Augenblicklich fällt die Last von einer gefühlten Lastwagenladung voller Steine von meinem Herzen.
Großer Gott, dass sind seit langem die schönsten Worte, die ich aus seinem Mund höre und erhebe mich vom Boden. Mit Schwung springt er mir in die Arme und drückt mich fest, während Luzi ihm mit einem verkrampften Gesichtsausdruck folgt. Trotz ihrer immer noch sehr verheult aussehenden Miene beteiligt sie sich an unserer Umarmung und quetscht Korben zwischen uns ein.

"Und ich dachte schon, als ihr plötzlich verschwunden ward, dass sie...dass sie...", beginne ich, werde aber von Korben unterbrochen.

"Pscht. Diesen Gedanken möchte ich nicht laut ausgesprochen haben", ermahnt er mich und legt seinen Kopf auf meine Schulter.

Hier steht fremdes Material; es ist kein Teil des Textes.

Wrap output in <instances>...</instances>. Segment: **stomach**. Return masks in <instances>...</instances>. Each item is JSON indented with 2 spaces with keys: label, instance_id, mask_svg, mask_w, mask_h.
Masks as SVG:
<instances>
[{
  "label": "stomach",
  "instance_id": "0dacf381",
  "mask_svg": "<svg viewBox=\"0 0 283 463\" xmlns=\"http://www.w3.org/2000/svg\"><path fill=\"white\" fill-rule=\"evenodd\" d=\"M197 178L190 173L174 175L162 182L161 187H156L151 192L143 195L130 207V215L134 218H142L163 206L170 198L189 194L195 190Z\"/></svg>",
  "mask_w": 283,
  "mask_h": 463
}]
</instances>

"Die Ärzte meinen, dass sie noch mindestens eine Woche auf der Intensivstation bleiben muss, aber wenn keine unvorhersehbaren Komplikationen mehr auftreten, dann ist sie über den Berg."

Wenn es nicht komisch rüber kommen würde, würde ich meinen Bruder jetzt gerne küssen.

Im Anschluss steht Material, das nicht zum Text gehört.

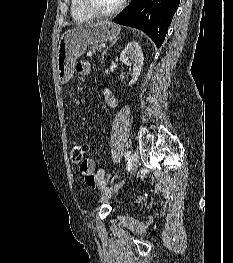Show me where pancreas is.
Returning a JSON list of instances; mask_svg holds the SVG:
<instances>
[{
	"label": "pancreas",
	"instance_id": "cf45deb5",
	"mask_svg": "<svg viewBox=\"0 0 233 263\" xmlns=\"http://www.w3.org/2000/svg\"><path fill=\"white\" fill-rule=\"evenodd\" d=\"M99 49H100V46H98V45L92 46V47L90 48V50L93 51V52H95V51H97V50H99Z\"/></svg>",
	"mask_w": 233,
	"mask_h": 263
}]
</instances>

"Sie haben ihr auf Grund der Schwere ihrer Verletzungen aktuell sedierende Mittel gegeben, aber Morgen früh, sollte sie wieder bei Bewusstsein sein."

"Das ist wirklich schön zu hören", entgegne ich ihm.

Ja, wirklich unglaublich megatastisch schön.
Ich seufze innerlich auf.

Nach weiteren drei Minuten stiller Umarmung lösen wir uns wieder von einander.
Es wundert mich, dass sich Mirabella nicht einfach angeschlossen hat und wieso hat sie eigentlich so bitterlich geweint?
Das vorhin waren definitiv keine Freudentränen.
Mit Fragen überflutet, wende ich mich ihr wieder zu, doch der Platz auf dem sie gerade noch zusammen gekauert gesessen hatte, ist leer.
Wo ist sie?

"Wo ist Mirabella?" frage ich laut, doch beide außer mir noch anwesenden Personen zucken mit den Schultern.

Fuck!
Da stimmt etwas ganz und gar nicht.
Mein Instinkt sagt mir, dass sie wahrscheinlich das Krankenhaus so schnell wie möglich verlassen wollte. Eilig renne ich zu der Treppe, die nach unten zurück zur Rezeption führt. Ich muss sie finden.
Mein Instinkt hat sich zum Glück nicht geirrt, denn kaum verlasse ich durch die große Schiebetür das Gebäude, sehe ich sie ein paar Schritte von mir entfernt mit einem Handy am Ohr.

Mirabella

"Nein Tara, ich kann dort nicht bleiben. Ich dachte ich könnte es, aber der Schmerz ist einfach zu groß. Wieso ist die Welt nur so unfair? Diese Blicke...diese Last, die plötzlich von ihnen abgefallen ist. Wieso...wieso waren es nicht eure Gesichter? Wieso war es Charles missgönnt?"

Kraftlos stoße ich Luft aus meinen Lungen in die Abendluft.

"Ich weiß es nicht", seufzt meine Schwester.